Below we compute the bootstrap standard error estimates and the standard linear regression estimates that result from fitting the quadratic model to the data.
lm.fit2=lm(rseng~prqmtotl +I(prqmtotl^2), data=studdata)
summary (lm.fit2)
##
## Call:
## lm(formula = rseng ~ prqmtotl + I(prqmtotl^2), data = studdata)
##
## Residuals:
## Min 1Q Median 3Q Max
## -14.9410 -3.5715 0.4044 3.2862 17.1606
##
## Coefficients:
## Estimate Std.
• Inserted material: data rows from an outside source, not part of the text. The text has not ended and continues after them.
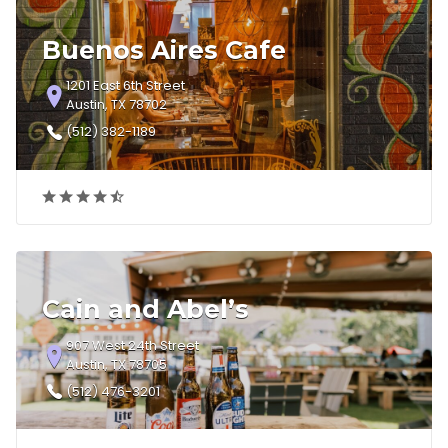
Buenos Aires Cafe
1201 East 6th Street
Austin, TX 78702
(512) 382-1189
Cain and Abel’s
907 West 24th Street
Austin, TX 78705
(512) 476-3201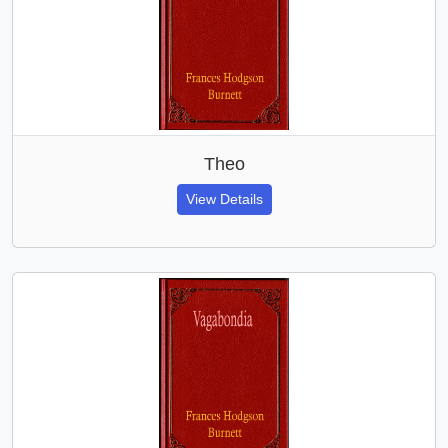
Theo
View Details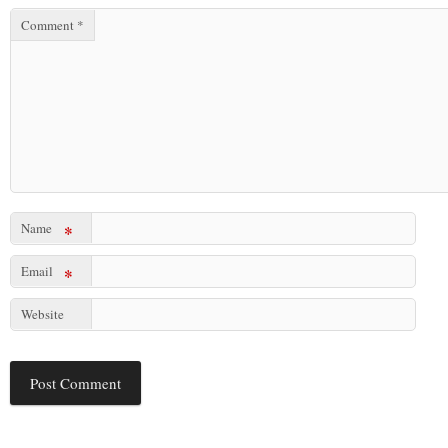
Comment
*
Name
*
Email
*
Website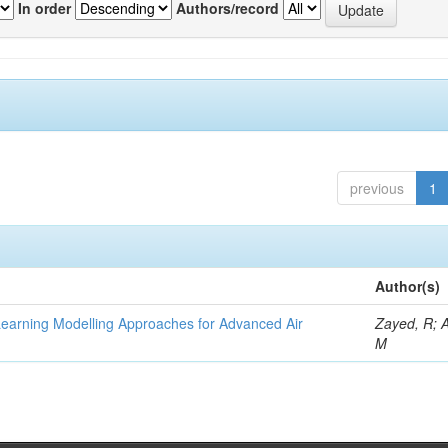
In order
Authors/record
previous
1
Author(s)
Learning Modelling Approaches for Advanced Air
Zayed, R; 
M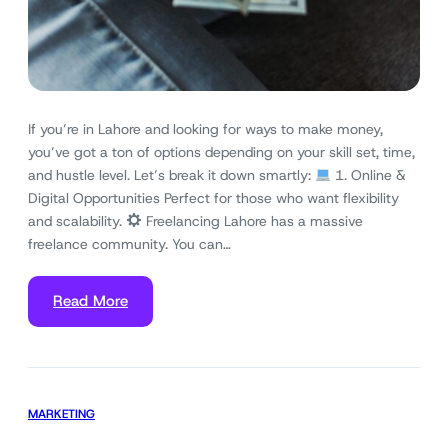
If you’re in Lahore and looking for ways to make money,
you’ve got a ton of options depending on your skill set, time,
and hustle level. Let’s break it down smartly:
1. Online &
Digital Opportunities Perfect for those who want flexibility
and scalability.
Freelancing Lahore has a massive
freelance community. You can…
Read More
MARKETING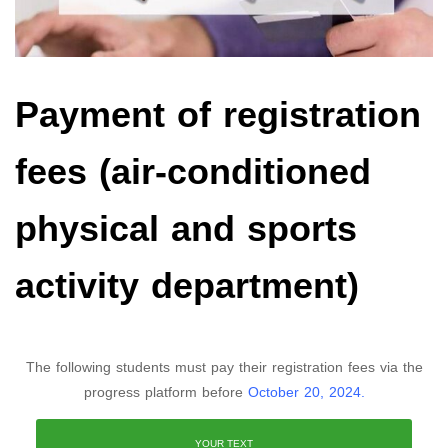
Payment of registration
fees (air-conditioned
physical and sports
activity department)
The following students must pay their registration fees via the
progress platform before
October 20, 2024.
YOUR TEXT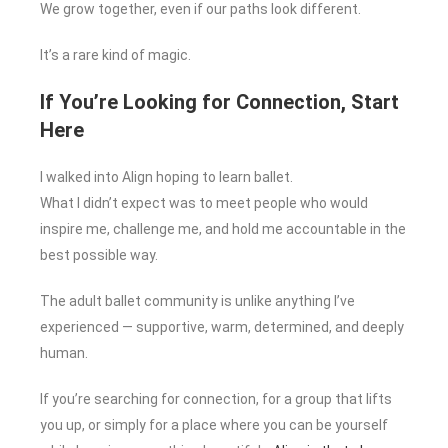
We grow together, even if our paths look different.
It’s a rare kind of magic.
If You’re Looking for Connection, Start
Here
I walked into Align hoping to learn ballet.
What I didn’t expect was to meet people who would
inspire me, challenge me, and hold me accountable in the
best possible way.
The adult ballet community is unlike anything I’ve
experienced — supportive, warm, determined, and deeply
human.
If you’re searching for connection, for a group that lifts
you up, or simply for a place where you can be yourself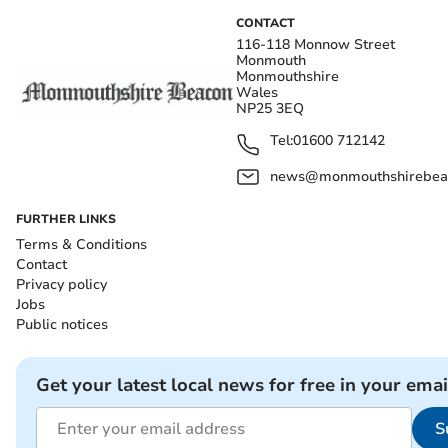
CONTACT
116-118 Monnow Street
Monmouth
Monmouthshire
Wales
NP25 3EQ
Tel:
01600 712142
news@monmouthshirebeac
FURTHER LINKS
Terms & Conditions
Contact
Privacy policy
Jobs
Public notices
Get your latest local news for free in your emai
S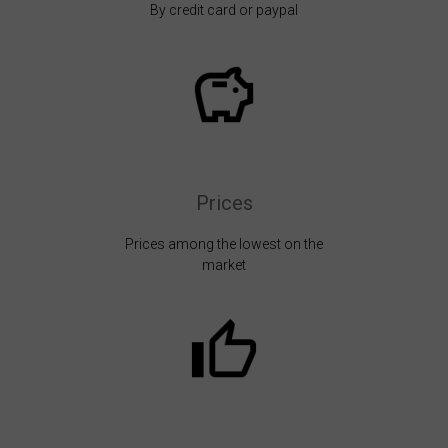
By credit card or paypal
Prices
Prices among the lowest on the
market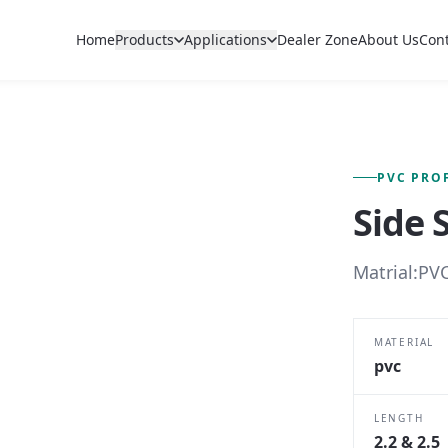
Home
Products
Applications
Dealer Zone
About Us
Con
FIG. 01 — PRIMARY VIEW
PVC PRO
Side 
Matrial:PVC
MATERIAL
pvc
LENGTH
2.2 & 2.5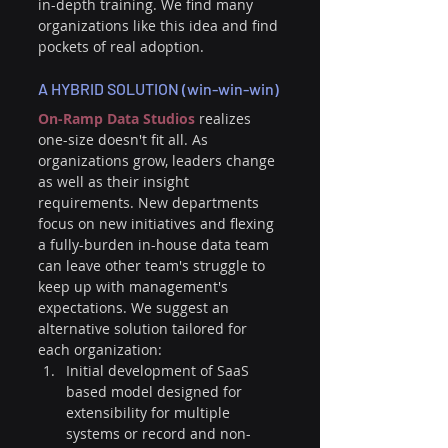
in-depth training. We find many 
organizations like this idea and find 
pockets of real adoption.
A HYBRID SOLUTION (win-win-win)
On-Ramp Data Studios
 realizes 
one-size doesn't fit all. As 
organizations grow, leaders change 
as well as their insight 
requirements. New departments 
focus on new initiatives and flexing 
a fully-burden in-house data team 
can leave other team's struggle to 
keep up with management's 
expectations. We suggest an 
alternative solution tailored for 
each organization:
Initial development of SaaS 
based model designed for 
extensibility for multiple 
systems or record and non-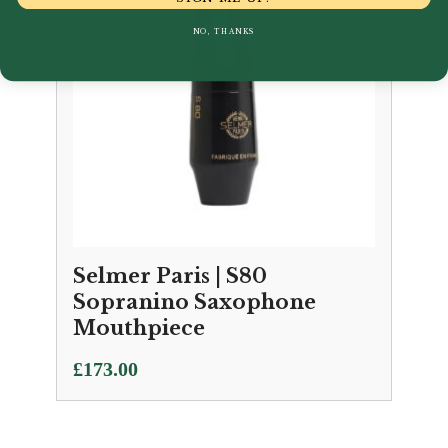
NO, THANKS
Selmer Paris | S80
Sopranino Saxophone
Mouthpiece
£
173.00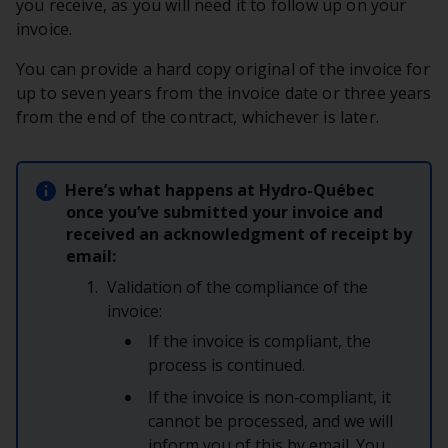
you receive, as you will need it to follow up on your
invoice.
You can provide a hard copy original of the invoice for
up to seven years from the invoice date or three years
from the end of the contract, whichever is later.
Here’s what happens at Hydro-Québec
once you’ve submitted your invoice and
received an acknowledgment of receipt by
email:
Validation of the compliance of the
invoice:
If the invoice is compliant, the
process is continued.
If the invoice is non‑compliant, it
cannot be processed, and we will
inform you of this by email. You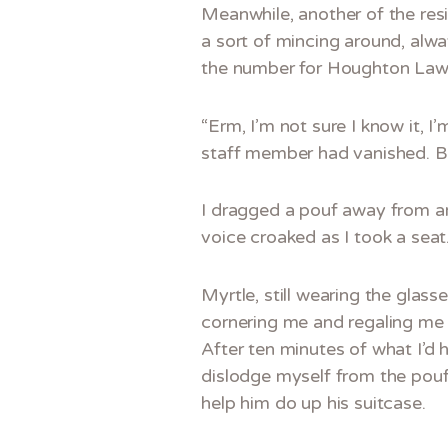
Meanwhile, another of the resi
a sort of mincing around, al
the number for Houghton Lawn
“Erm, I’m not sure I know it, I
staff member had vanished. Ba
I dragged a pouf away from an 
voice croaked as I took a seat.
Myrtle, still wearing the glas
cornering me and regaling me 
After ten minutes of what I’d 
dislodge myself from the pouf
help him do up his suitcase.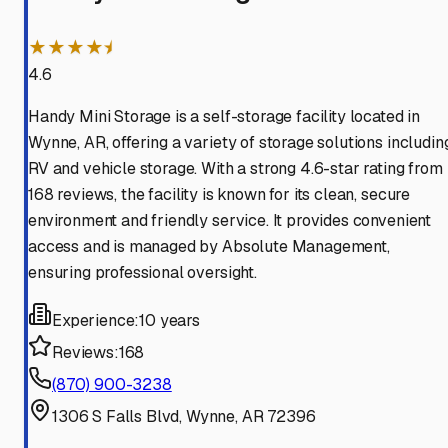
★★★★⯨
4.6
Handy Mini Storage is a self-storage facility located in
Wynne, AR, offering a variety of storage solutions includin
RV and vehicle storage. With a strong 4.6-star rating from
168 reviews, the facility is known for its clean, secure
environment and friendly service. It provides convenient
access and is managed by Absolute Management,
ensuring professional oversight.
Experience:
10 years
Reviews:
168
(870) 900-3238
1306 S Falls Blvd, Wynne, AR 72396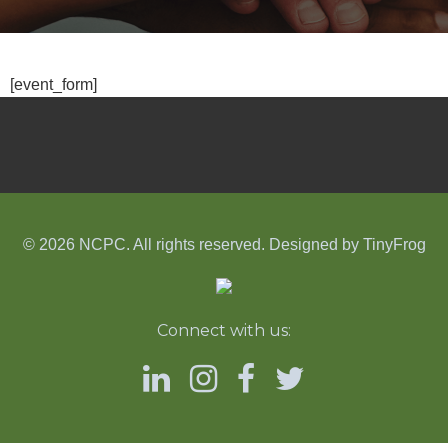
[event_form]
© 2026 NCPC. All rights reserved. Designed by
TinyFrog
Connect with us: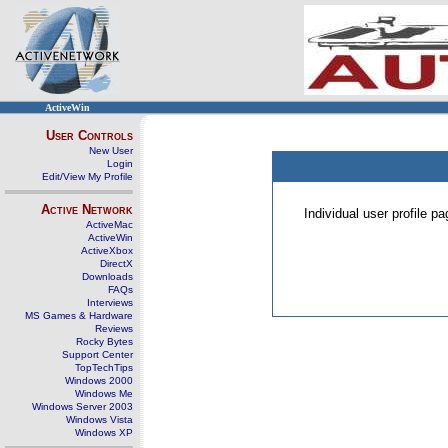
ActiveWin
User Controls
New User
Login
Edit/View My Profile
Active Network
Individual user profile 
ActiveMac
ActiveWin
ActiveXbox
DirectX
Downloads
FAQs
Interviews
MS Games & Hardware
Reviews
Rocky Bytes
Support Center
TopTechTips
Windows 2000
Windows Me
Windows Server 2003
Windows Vista
Windows XP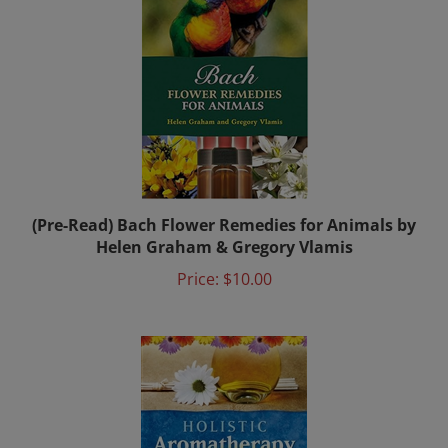
(Pre-Read) Bach Flower Remedies for Animals by
Helen Graham & Gregory Vlamis
Price:
$10.00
Error t value Pr(>|t|)
## (Intercept) 26.2201157 5.2793292 4.967 9.82e-07 ***
## prqmtotl 0.0681736 0.0657684 1.037 0.3005
## I(prqmtotl^2) -0.0005113 0.0002018 -2.533 0.0117 *
## ---
## Signif. codes: 0 '***' 0.001 '**' 0.01 '*' 0.05 '.' 0.1 ' ' 1
##
## Residual standard error: 4.878 on 433 degrees of freedom
## Multiple R-squared: 0.2472, Adjusted R-squared: 0.2437
## F-statistic: 71.1 on 2 and 433 DF, p-value: < 2.2e-16
## worse fit, standard error went up, significance went away for predictor, F went down
boot.fn=function (data ,index )
coefficients(lm(rseng~prqmtotl +I(prqmtotl^2),data=data, subset=index))
set.seed (1)
boot(studdata,boot.fn,1000)
##
## ORDINARY NONPARAMETRIC BOOTSTRAP
##
##
## Call:
## boot(data = studdata, statistic = boot.fn, R = 1000)
##
##
## Bootstrap Statistics :
## original bias std. error
## t1* 26.2201156975 4.728690e-01 5.967709971
## t2* 0.0681736160 -5.487872e-03 0.071656648
## t3* -0.0005113391 1.572339e-05 0.000213157
Since this model provides a worse fit to the data, there is now less correspondence between the bootstrap estimates and the standard estimates of SE(\(\hat{\beta_0}\)), SE(\(\hat{\beta_1}\)) and SE(\(\hat{\beta_2}\)).